2. Einwand: Ferner scheinen Akt und Habitus auf dieselbe Art von Leben beziehbar zu sein. Nun ist das Lehren ein Akt der Weisheit: denn der Philosoph sagt (Metaph. i, 1), dass „lehren zu können ein Zeichen von Wissen ist.“ Da also Weisheit oder Wissen zum beschaulichen Leben gehören, scheint es, dass auch das Lehren zum beschaulichen Leben gehört.
3. Einwand: Ferner ist das Gebet nicht weniger als die Betrachtung ein Akt des beschaulichen Lebens. Nun gehört das Gebet, auch wenn man für einen anderen betet, zum beschaulichen Leben. Daher scheint es, dass es auch zum beschaulichen Leben gehört, einen anderen durch Lehre mit der Wahrheit vertraut zu machen, über die wir meditiert haben.
Dagegen spricht, dass Gregor sagt (Hom. 14 in Ezech.): „Das tätige Leben ist, dem Hungrigen Brot zu geben, den Unwissenden die Worte der Weisheit zu lehren.“
Ich antworte darauf, dass der Akt des Lehrens ein zweifaches Objekt hat. Denn das Lehren wird durch Sprache vermittelt, und die Sprache ist das hörbare Zeichen des inneren Konzepts. Dementsprechend ist ein Objekt des Lehrens die Materie oder das Objekt des inneren Konzepts; und hinsichtlich dieses Objekts gehört das Lehren manchmal zum tätigen, manchmal zum beschaulichen Leben. Es gehört zum tätigen Leben, wenn ein Mensch eine Wahrheit innerlich konzipiert, um dadurch in seinem äußeren Handeln geleitet zu werden; aber es gehört zum beschaulichen Leben, wenn ein Mensch eine intelligible Wahrheit konzipiert, an deren Betrachtung und Liebe er sich erfreut. Daher sagt Augustinus (De Verb. Dom. Serm. 104, 1): „Sie sollen für sich den besseren Teil wählen“, nämlich das beschauliche Leben, „sie sollen mit dem Wort beschäftigt sein, sich nach der Süße der Lehre sehnen, sich mit heilsamem Wissen beschäftigen“, womit er klar aussagt, dass das Lehren zum beschaulichen Leben gehört.
Das andere Objekt des Lehrens ist auf Seiten der gehörten Sprache, und so ist das Objekt des Lehrens der Hörer.

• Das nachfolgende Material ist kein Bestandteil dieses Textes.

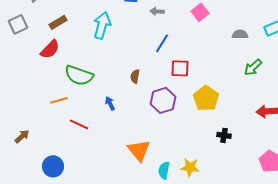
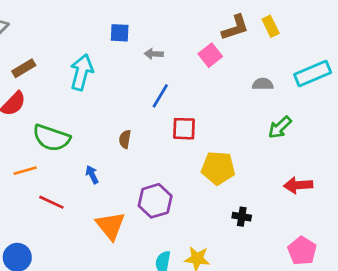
yellow pentagon: (206, 98) -> (218, 168), turned -30
purple hexagon: (163, 100) -> (155, 201), moved
orange triangle: (139, 150) -> (110, 226), moved

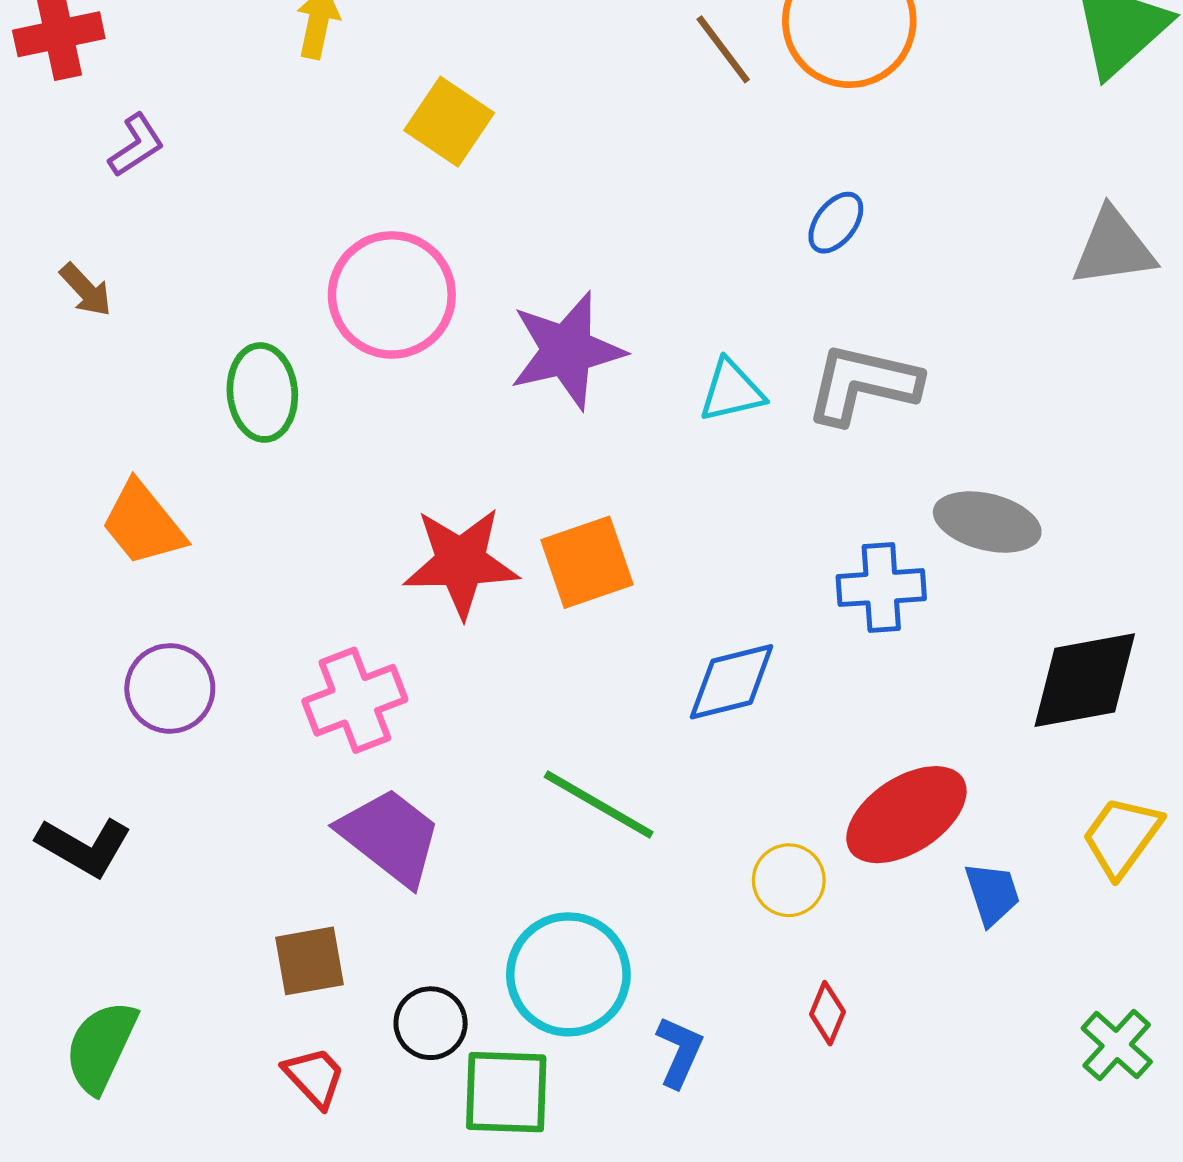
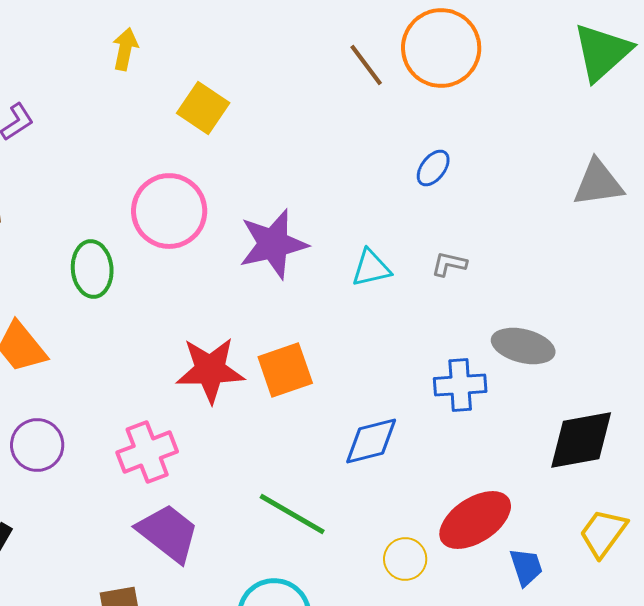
gray L-shape: (863, 384) -> (449, 264), size x0.5

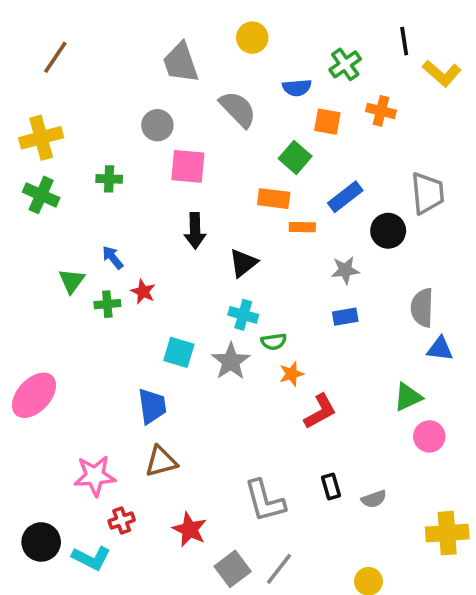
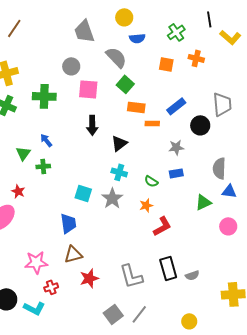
blue semicircle: (297, 88) -> (137, 38), moved
green square: (295, 157) -> (125, 84), moved
green cross: (109, 179) -> (44, 96), size x1.6
red star: (143, 292) -> (18, 191), moved
green semicircle: (274, 342) -> (151, 181), moved, turned 40
green triangle: (408, 397) -> (203, 202), moved
pink circle: (429, 436) -> (228, 226), moved
black rectangle: (331, 487) -> (168, 268), size x1.6
red star: (190, 529) -> (89, 278), moved, turned 30

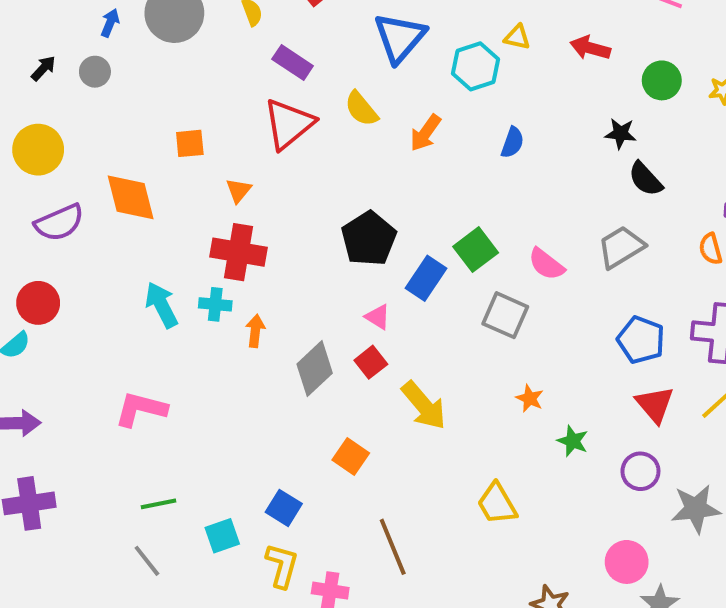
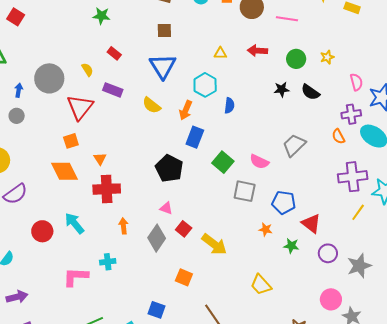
cyan hexagon: (476, 66) -> (205, 85), moved
red triangle: (289, 124) -> (80, 107), moved
black semicircle: (645, 179) -> (310, 92), moved
orange diamond: (131, 197) -> (64, 171), moved
blue rectangle: (426, 278) -> (195, 137), moved
red circle: (38, 303) -> (42, 231), moved
cyan cross: (215, 304) -> (108, 262), moved
pink triangle: (378, 317) -> (166, 208), moved
blue pentagon: (641, 340) -> (284, 202), moved
red triangle: (655, 404) -> (311, 224), moved

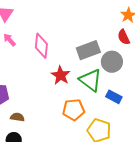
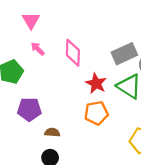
orange pentagon: (74, 110) -> (96, 113), moved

Hinsichtlich dieses Objekts gehört alle Lehre zum tätigen Leben, zu welchem äußere Handlungen gehören.
Antwort auf den 1. Einwand: Die zitierte Autorität spricht ausdrücklich von der Lehre hinsichtlich ihrer Materie, insofern sie mit der Betrachtung und Liebe der Wahrheit befasst ist.

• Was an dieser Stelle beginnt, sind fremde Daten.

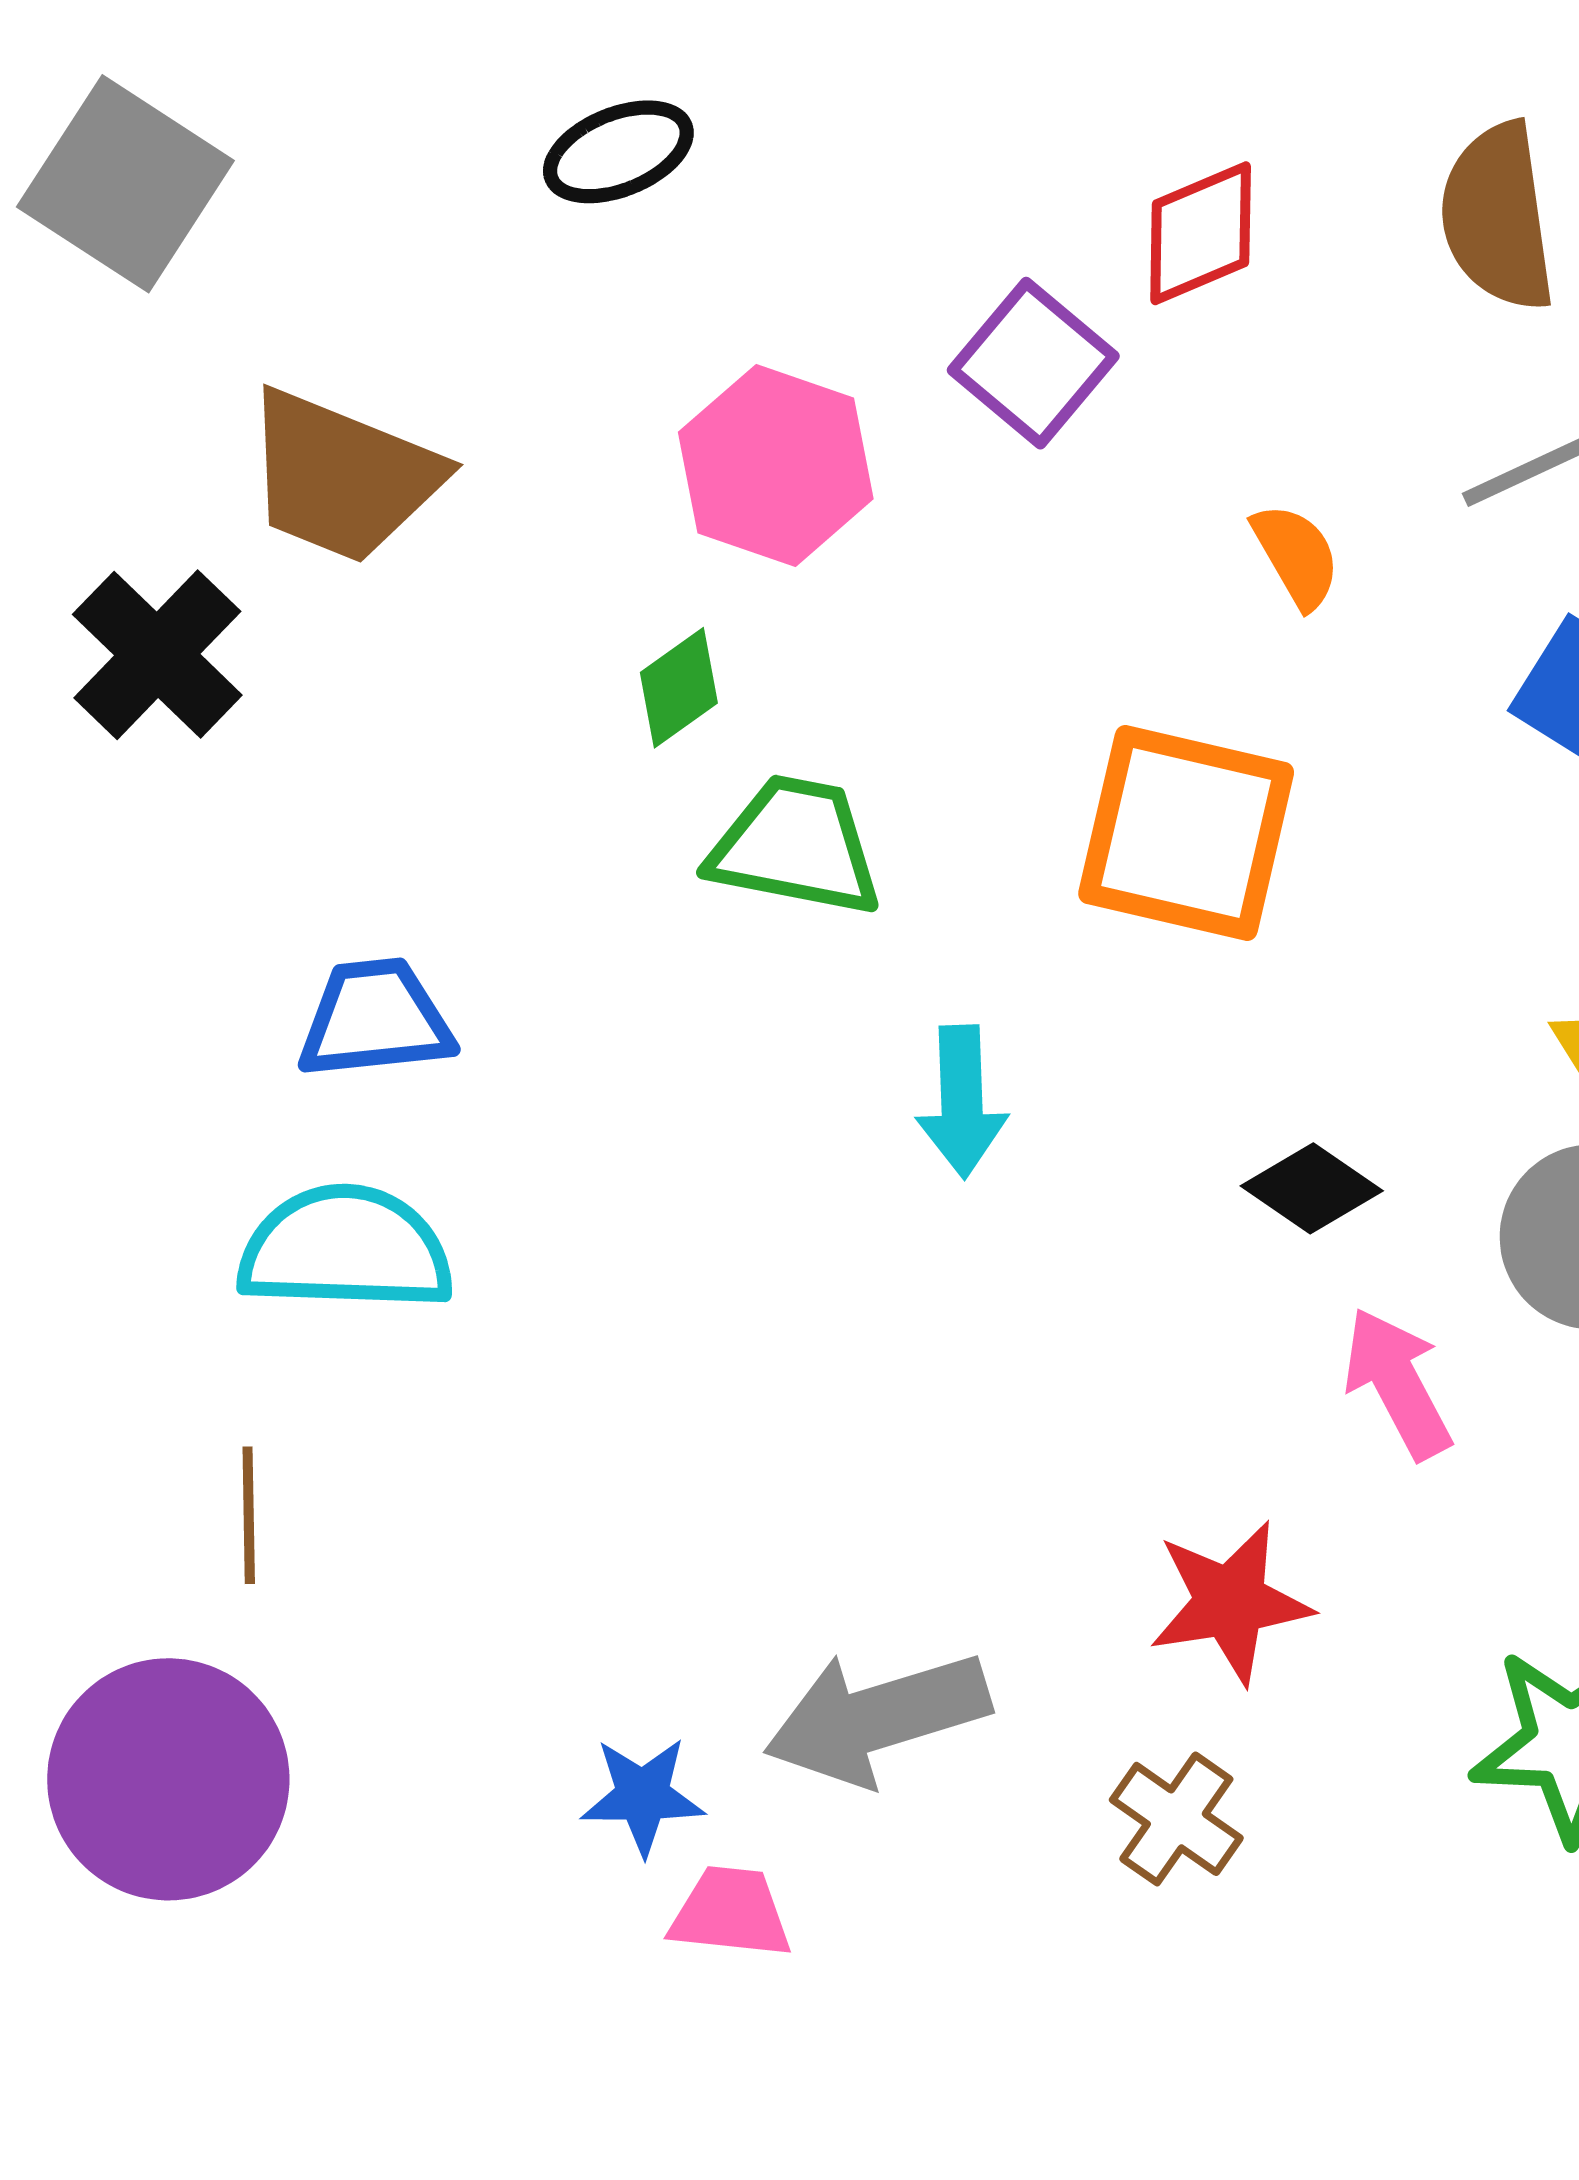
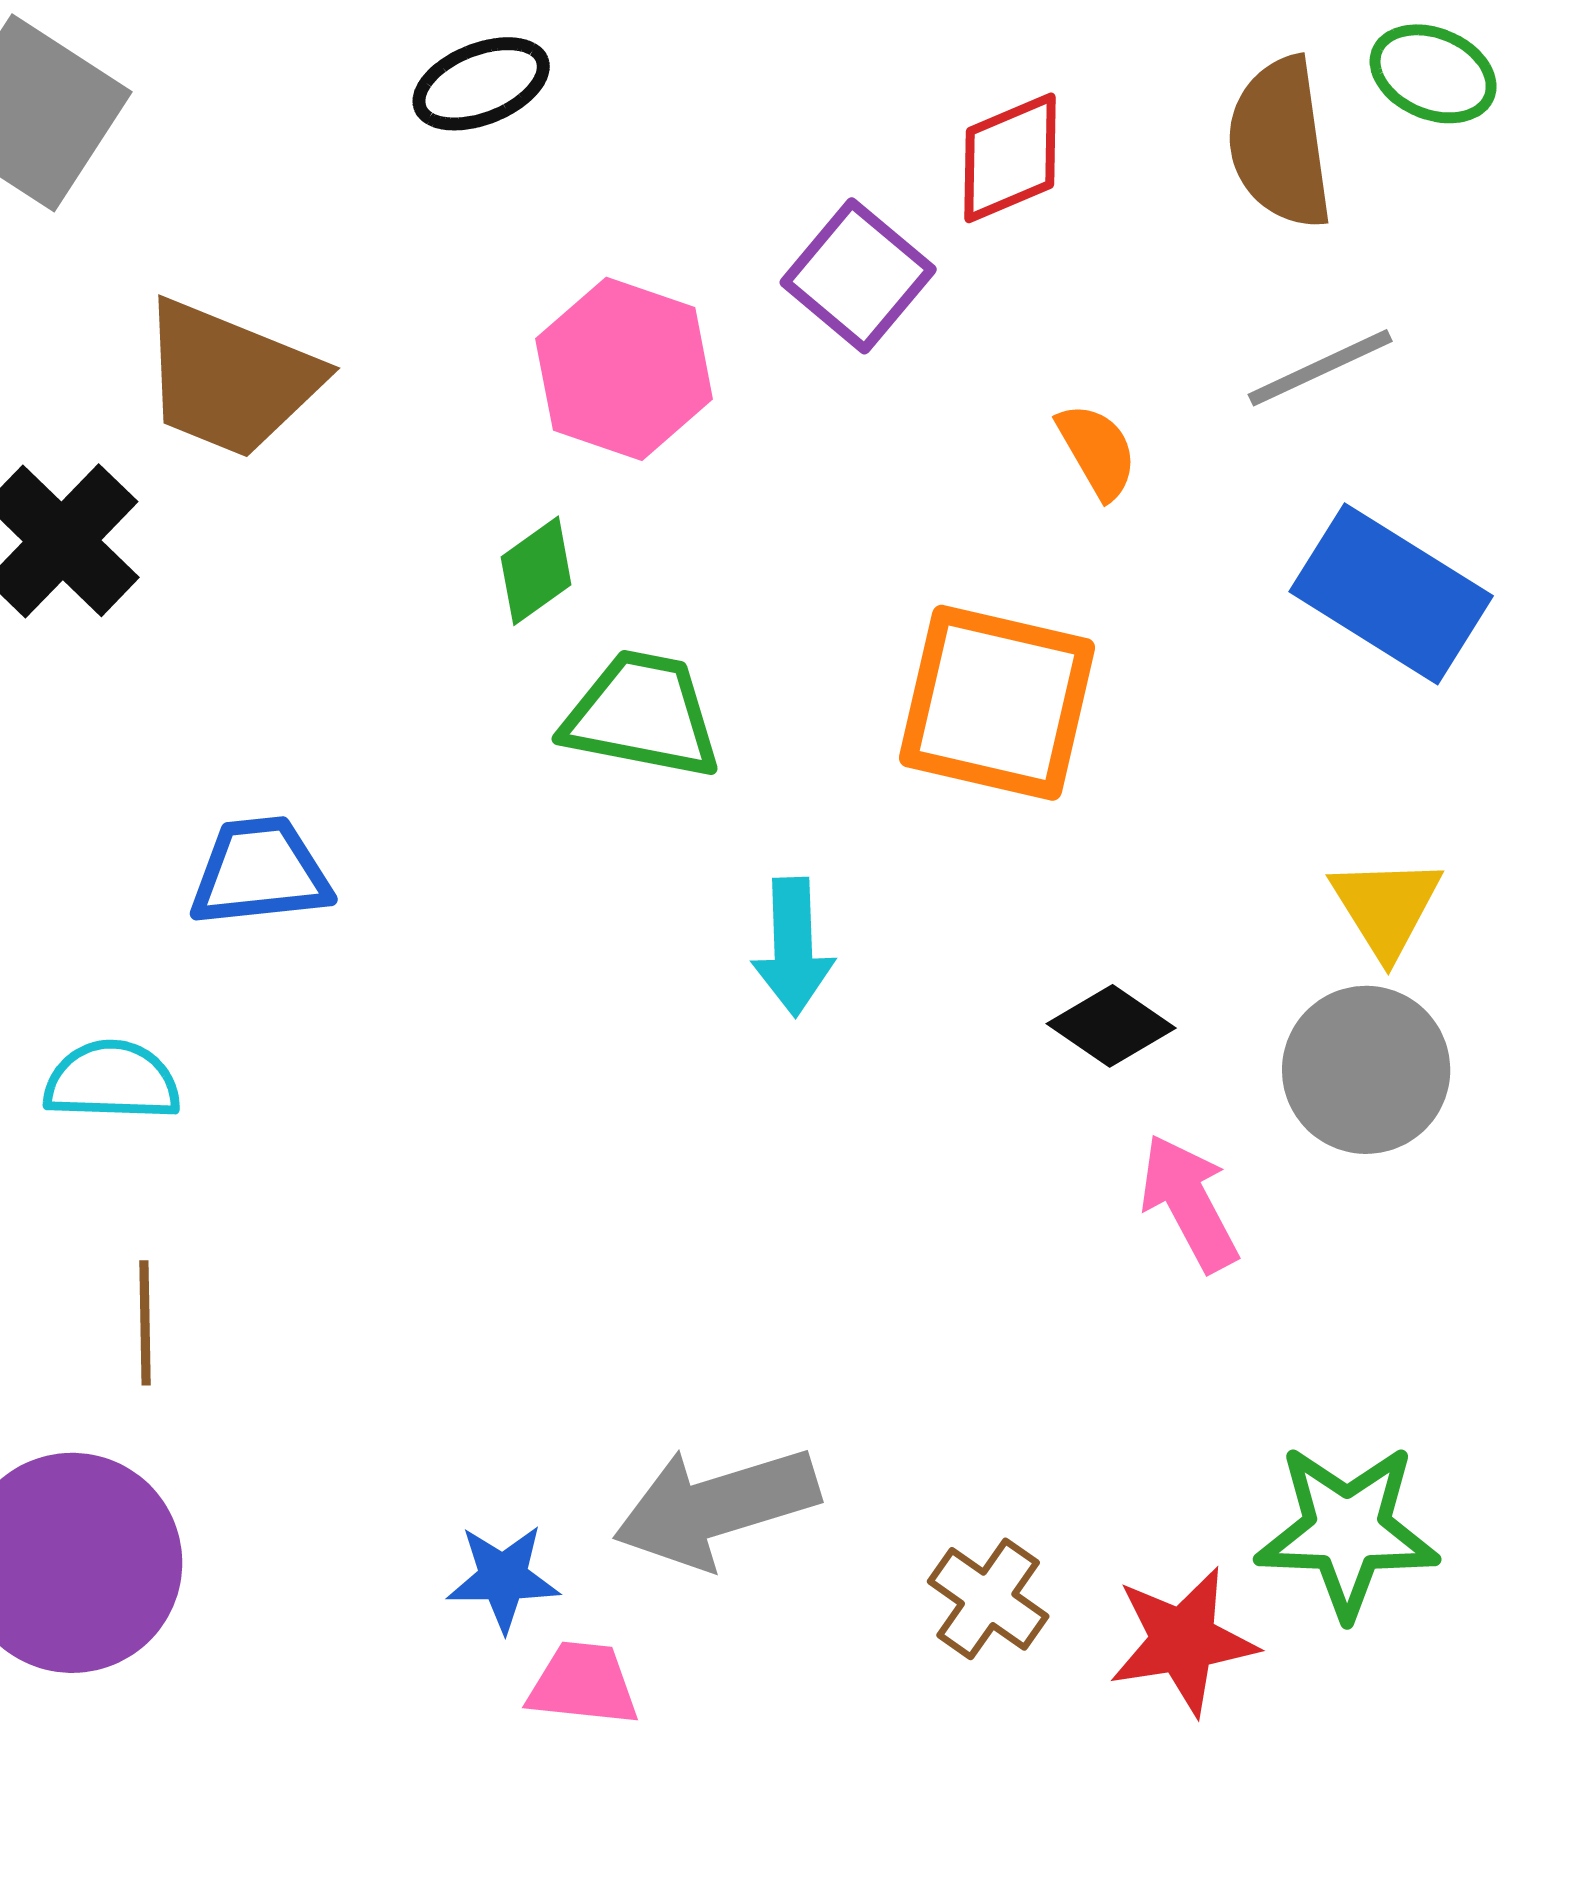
cyan semicircle: (346, 1249) -> (112, 1081), moved, size x0.7
red star: (1230, 1602) -> (1183, 1641), moved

Antwort auf den 2. Einwand: Habitus und Akt haben ein gemeinsames Objekt. Daher betrachtet dieses Argument eindeutig die Materie des inneren Konzepts. Denn es gehört zu dem Menschen, der Weisheit und Wissen besitzt, lehren zu können, insofern er fähig ist, sein inneres Konzept in Worten auszudrücken, um einen anderen Menschen dazu zu bringen, die Wahrheit zu verstehen.
Antwort auf den 3. Einwand: Wer für einen anderen betet, tut nichts gegenüber dem Menschen, für den er betet, sondern nur gegenüber Gott, der die intelligible Wahrheit ist; wohingegen derjenige, der einen anderen lehrt, etwas in Bezug auf ihn durch äußere Handlung tut. Daher hinkt der Vergleich.